Tilly pops into my head, and I think she’d make a good vampire. She’s already pale and beautiful, but she’s strong and doesn’t have a problem with blood. Maybe I’d be better off as a wolf, but it seems like a lot of work not to shift and lose your clothes. It’s not like I could run around topless like the male wolves. I mean, I probably could, but I’d also get arrested for it. Maybe Tilly knows a trick for getting me over my blood phobia. I reach for my phone and realize it’s still at her house. Maybe I should go over there and get it. But as I stand, I see Edward shirtless on-screen, and all I can think about are those memes where he’s telling her, “This is the skin of a killer,” and I burst out laughing.
EIGHTEEN
Tilly
“Tills!” Hattie calls through the bedroom door.
I groan before answering. “What?”
“It’s breakfast time! Get dressed and come downstairs.”
“Fine! Give me five!” I call back.
I hear her walk down the stairs, and I turn over—groaning. My head is killing me. How much did I have to drink last night? Usually, I set up a glass of water and some Tylenol on my nightstand, but I guess drunk me wasn’t very helpful this time. Suddenly, I sit up, remembering Bells in my bed last night. She spent the night, didn’t she? But where is she? I glance toward the bathroom, but she isn’t in there either. I guess she went home. Did she sneak out before Hattie and Lina came over? I guess there is only way one way to find out.
I get out of bed, toss on some pajamas, and head to the bathroom to tame my messy hair. It’s a mix between sex hair and bedhead—something I don’t want to explain to my friends, let alone Ollie. Once that’s tamed, I brush my teeth. As I’m about to leave my bedroom, I hear an unfamiliar chime go off. It happens twice more, and I follow the sound to a cell phone on the floorunder my bed. I pick it up and recognize it as Bells’s phone. She carries the damn thing around wherever she goes. I’m shocked she left it here. But maybe that shows how much of a rush she was in when she was trying to leave.
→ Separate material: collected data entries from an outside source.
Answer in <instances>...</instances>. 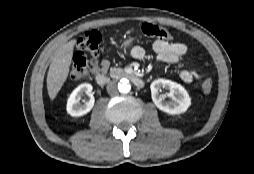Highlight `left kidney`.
Listing matches in <instances>:
<instances>
[{
  "mask_svg": "<svg viewBox=\"0 0 254 174\" xmlns=\"http://www.w3.org/2000/svg\"><path fill=\"white\" fill-rule=\"evenodd\" d=\"M151 96L158 109L171 115L187 111L191 105V98L186 89L180 84L166 79H157L151 83ZM161 88L167 89V96L171 101H165V96L159 94Z\"/></svg>",
  "mask_w": 254,
  "mask_h": 174,
  "instance_id": "obj_1",
  "label": "left kidney"
}]
</instances>
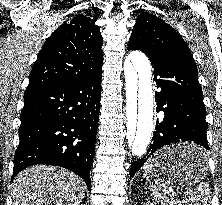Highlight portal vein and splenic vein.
Instances as JSON below:
<instances>
[{
  "label": "portal vein and splenic vein",
  "instance_id": "obj_1",
  "mask_svg": "<svg viewBox=\"0 0 222 205\" xmlns=\"http://www.w3.org/2000/svg\"><path fill=\"white\" fill-rule=\"evenodd\" d=\"M168 193L172 196H176V192L172 188L168 189Z\"/></svg>",
  "mask_w": 222,
  "mask_h": 205
}]
</instances>
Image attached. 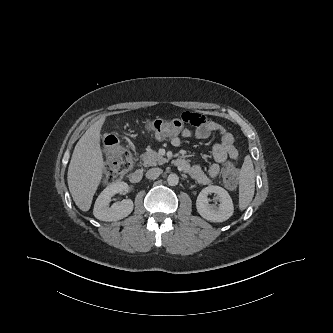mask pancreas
Instances as JSON below:
<instances>
[{"label": "pancreas", "mask_w": 333, "mask_h": 333, "mask_svg": "<svg viewBox=\"0 0 333 333\" xmlns=\"http://www.w3.org/2000/svg\"><path fill=\"white\" fill-rule=\"evenodd\" d=\"M141 159L143 160L142 165L145 167L161 165L167 162L166 158L162 157L159 153L153 150H148L147 152L143 153L141 155Z\"/></svg>", "instance_id": "pancreas-1"}]
</instances>
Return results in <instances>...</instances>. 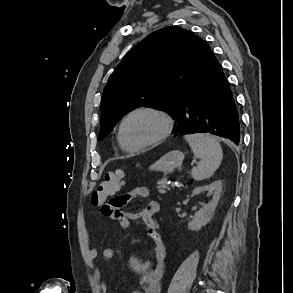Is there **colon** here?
I'll return each instance as SVG.
<instances>
[{"mask_svg":"<svg viewBox=\"0 0 293 293\" xmlns=\"http://www.w3.org/2000/svg\"><path fill=\"white\" fill-rule=\"evenodd\" d=\"M124 184V174L121 170H114L105 174L92 194V203L96 206L107 202L115 203L114 195Z\"/></svg>","mask_w":293,"mask_h":293,"instance_id":"5ec220e1","label":"colon"}]
</instances>
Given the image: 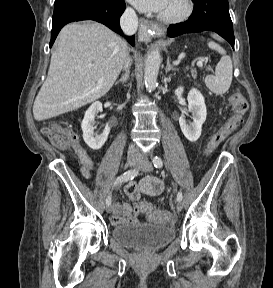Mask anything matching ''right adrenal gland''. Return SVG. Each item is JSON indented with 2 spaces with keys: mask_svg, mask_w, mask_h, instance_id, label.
<instances>
[{
  "mask_svg": "<svg viewBox=\"0 0 273 288\" xmlns=\"http://www.w3.org/2000/svg\"><path fill=\"white\" fill-rule=\"evenodd\" d=\"M128 78H129V70H127L125 74L115 84L117 85L120 82L124 84L127 82Z\"/></svg>",
  "mask_w": 273,
  "mask_h": 288,
  "instance_id": "obj_1",
  "label": "right adrenal gland"
}]
</instances>
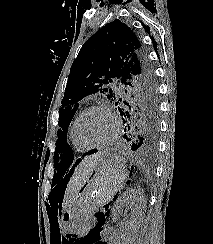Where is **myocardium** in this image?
Returning a JSON list of instances; mask_svg holds the SVG:
<instances>
[{
  "label": "myocardium",
  "instance_id": "obj_1",
  "mask_svg": "<svg viewBox=\"0 0 213 244\" xmlns=\"http://www.w3.org/2000/svg\"><path fill=\"white\" fill-rule=\"evenodd\" d=\"M95 110L104 111L110 117V119L113 123V132H112L111 136L104 142L98 143V144H89L81 138V136L79 135V132H78V128H79V124H80L81 120L83 119V117L87 113H89L91 111H95ZM119 132H120V121L118 120L117 116L114 114L112 109L106 104H96V105H91V106L85 108L76 118V120L74 122V128H73V133H74L75 138L86 149H102V148H105V147L111 145L118 137Z\"/></svg>",
  "mask_w": 213,
  "mask_h": 244
}]
</instances>
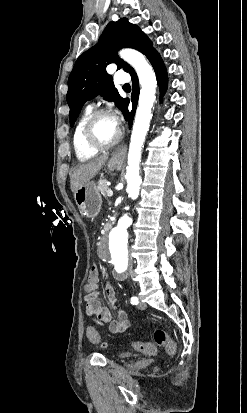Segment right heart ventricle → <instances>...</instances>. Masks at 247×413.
Returning <instances> with one entry per match:
<instances>
[{"label":"right heart ventricle","mask_w":247,"mask_h":413,"mask_svg":"<svg viewBox=\"0 0 247 413\" xmlns=\"http://www.w3.org/2000/svg\"><path fill=\"white\" fill-rule=\"evenodd\" d=\"M89 118L88 114H85L79 121L75 132H74V148H75V152H76V156L78 158L79 161L81 162H85L88 161L90 159L95 158L98 154L99 151L98 150H93L90 149L88 147H86V145L83 142V138H82V133H83V129L87 123V120Z\"/></svg>","instance_id":"e07e8e85"}]
</instances>
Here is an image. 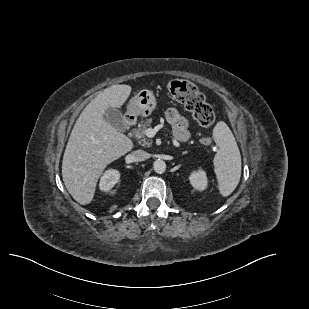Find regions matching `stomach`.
Here are the masks:
<instances>
[{
  "mask_svg": "<svg viewBox=\"0 0 309 309\" xmlns=\"http://www.w3.org/2000/svg\"><path fill=\"white\" fill-rule=\"evenodd\" d=\"M156 103L153 92L148 89H143L131 98L128 109L135 116L148 117L155 109Z\"/></svg>",
  "mask_w": 309,
  "mask_h": 309,
  "instance_id": "1",
  "label": "stomach"
}]
</instances>
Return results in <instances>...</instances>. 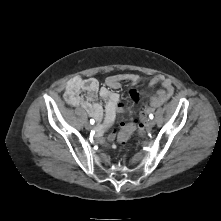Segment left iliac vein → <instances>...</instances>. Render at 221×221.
Listing matches in <instances>:
<instances>
[{
	"mask_svg": "<svg viewBox=\"0 0 221 221\" xmlns=\"http://www.w3.org/2000/svg\"><path fill=\"white\" fill-rule=\"evenodd\" d=\"M154 125H155V121H154V120H149V121L147 122V127H148V128H152Z\"/></svg>",
	"mask_w": 221,
	"mask_h": 221,
	"instance_id": "4c4485c4",
	"label": "left iliac vein"
}]
</instances>
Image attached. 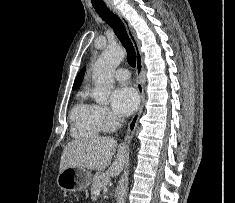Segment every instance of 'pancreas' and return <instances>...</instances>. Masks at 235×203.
Wrapping results in <instances>:
<instances>
[{"label": "pancreas", "mask_w": 235, "mask_h": 203, "mask_svg": "<svg viewBox=\"0 0 235 203\" xmlns=\"http://www.w3.org/2000/svg\"><path fill=\"white\" fill-rule=\"evenodd\" d=\"M109 176L106 173L98 172L93 177L92 187H91V194L95 195L97 190H101L109 183Z\"/></svg>", "instance_id": "pancreas-1"}]
</instances>
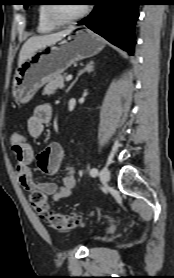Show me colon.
Masks as SVG:
<instances>
[{
	"mask_svg": "<svg viewBox=\"0 0 174 278\" xmlns=\"http://www.w3.org/2000/svg\"><path fill=\"white\" fill-rule=\"evenodd\" d=\"M26 141V138L20 133H13L11 143L20 145ZM29 201L35 212L46 220L48 226L55 230H69L82 224V219L78 215H63L52 213L49 210L46 195L40 191L29 193Z\"/></svg>",
	"mask_w": 174,
	"mask_h": 278,
	"instance_id": "1",
	"label": "colon"
}]
</instances>
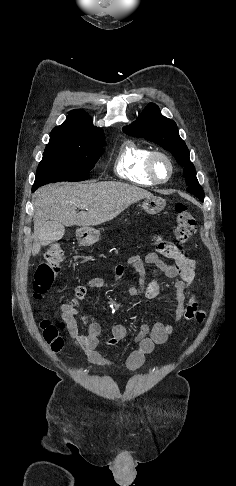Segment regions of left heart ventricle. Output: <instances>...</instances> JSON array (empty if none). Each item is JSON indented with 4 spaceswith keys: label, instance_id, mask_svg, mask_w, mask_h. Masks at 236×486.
I'll return each instance as SVG.
<instances>
[{
    "label": "left heart ventricle",
    "instance_id": "1",
    "mask_svg": "<svg viewBox=\"0 0 236 486\" xmlns=\"http://www.w3.org/2000/svg\"><path fill=\"white\" fill-rule=\"evenodd\" d=\"M154 170H155L156 175L159 178L164 179L168 176L169 166L164 159L157 158L155 160V163H154Z\"/></svg>",
    "mask_w": 236,
    "mask_h": 486
}]
</instances>
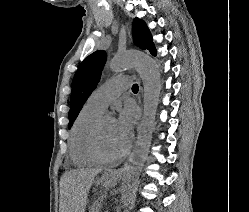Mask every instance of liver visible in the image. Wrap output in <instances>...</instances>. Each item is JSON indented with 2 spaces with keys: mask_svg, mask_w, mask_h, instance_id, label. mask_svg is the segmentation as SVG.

I had thought we might talk in the morning. About whatever was going on between us. But now she’s gone, and I guess that’s my answer. I could be a one-night stand; I’ve done it plenty of times with other women. I just never usually had to see those women again on a daily basis. I slip the phone in my pocket and head downstairs before Hattie comes looking for me again.
“Look who’s finally up,” Lina teases as she sips her coffee out of one of my mugs.
“It’s barely nine a.m.,” I groan. I need coffee and some Tylenol before I get into this with them.